Desta forma, o edifício de São Paulo de Frades apresenta uma estrutura indicadora de construções de diferentes épocas. Da área monacal construída no século XIV, como a torre do mosteiro, ou a sala do capítulo, celas e dormitório, nada resta actualmente, uma vez que os edifícios do mosteiro foram reconstruídos no final do século XVI, como indica a data 1595 gravada no brasão de Cister que foi colocado no topo do corpo principal. A igreja possuí uma estrutura chã, estando a fachada, dividida em três registos. No primeiro, antecedido por escadaria, está aberto o portal rectangular, enquadrado por pilastras e encimado por frontão interrompido. O segundo registo encontra-se composto por três panos, sendo o central delimitado por pilastras e enquadrando um nicho com a imagem de S. Bernardo, fundador da ordem. Os panos laterais são rasgados por janelas quadrangulares e rematados por beiral. O último registo apresenta a torre sineira delimitada por pilastras angulares. As fachadas laterais e da cabeceira são compostas por contrafortes, tendo a última uma cornija com modilhões. 
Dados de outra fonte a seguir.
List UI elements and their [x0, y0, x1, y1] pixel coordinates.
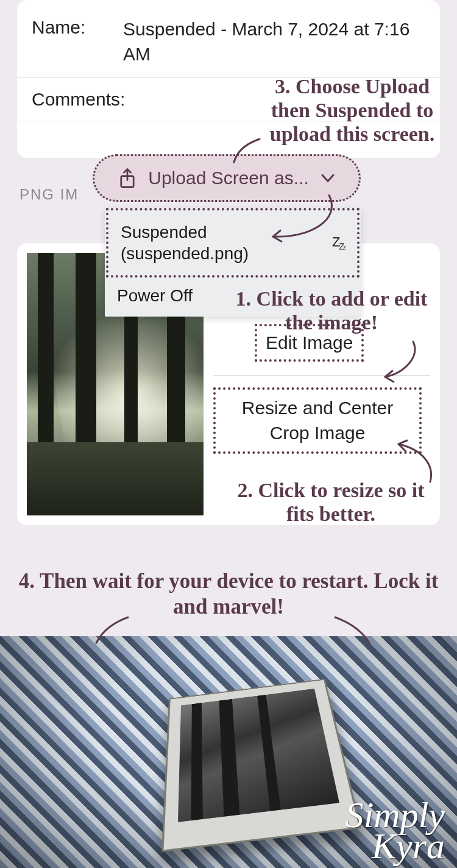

No interior a igreja é de nave única, coberta por tecto de madeira dividido em caixotões, antecedida por coro alto com abóbada de combados, iluminada por quatro janelões em arco de volta perfeita e tendo do lado do Evangelho um púlpito de pedra e do lado da Epístola um nicho com uma imagem da Virgem e o Menino, mandada fazer por um dos monges da comunidade de Almaziva cerca de 1448. O arco triunfal da capela-mor é ladeado por altares colaterais de talha, erigidos na primeira metade do século XVIII. A capela-mor está dividida em dois tramos, cobertos por abóbada de berço, com janelões no segundo tramo e um retábulo seiscentista de talha dourada e policroma com trono, com imagens de S. Bernardo e S. Paulo. É revestida por azulejos sevilhanos do século XVI, num programa decorativo que podemos considerar um reflexo da encomenda de D. Jorge de Almeida para a Sé Velha de Coimbra, que com a introdução de azulejos no espaço da capela-mor "abre caminho a uma das constantes mais significativas do período barroco" (MOURA, Carlos A. Louzeiro, 1998, p. 330). 

TOPÓNIMO

O topónimo actual, que se deve á antiga e importante presença monástica, substituiu o de Almaziva, relativo a uma época mais remota, em que moçárabes, mouros e cristãos disputavam a região.